- **Assignment**
Below are entries; output exactly the lines from the one with "Bitcoin 67 min dollara düşdü: törəm" to the one with "xəbərdarlıq edir", both included, and nothing else.

- **Recorded information**
..........
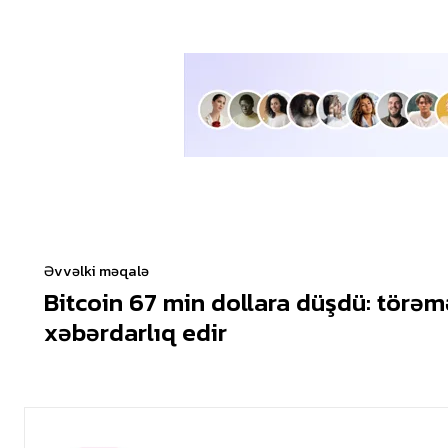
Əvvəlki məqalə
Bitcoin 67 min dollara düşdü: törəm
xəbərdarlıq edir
..........
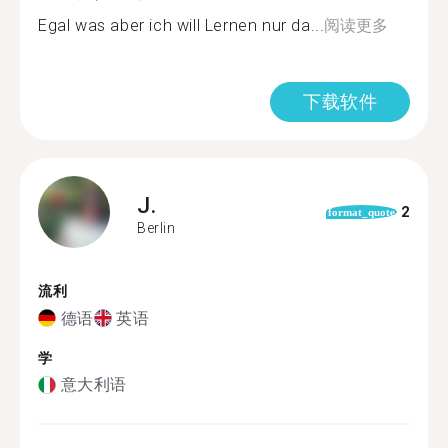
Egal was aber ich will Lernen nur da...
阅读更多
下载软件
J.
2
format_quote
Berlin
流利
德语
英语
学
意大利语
..........
- **Solution for this exercise**
Bitcoin 67 min dollara düşdü: törəm
xəbərdarlıq edir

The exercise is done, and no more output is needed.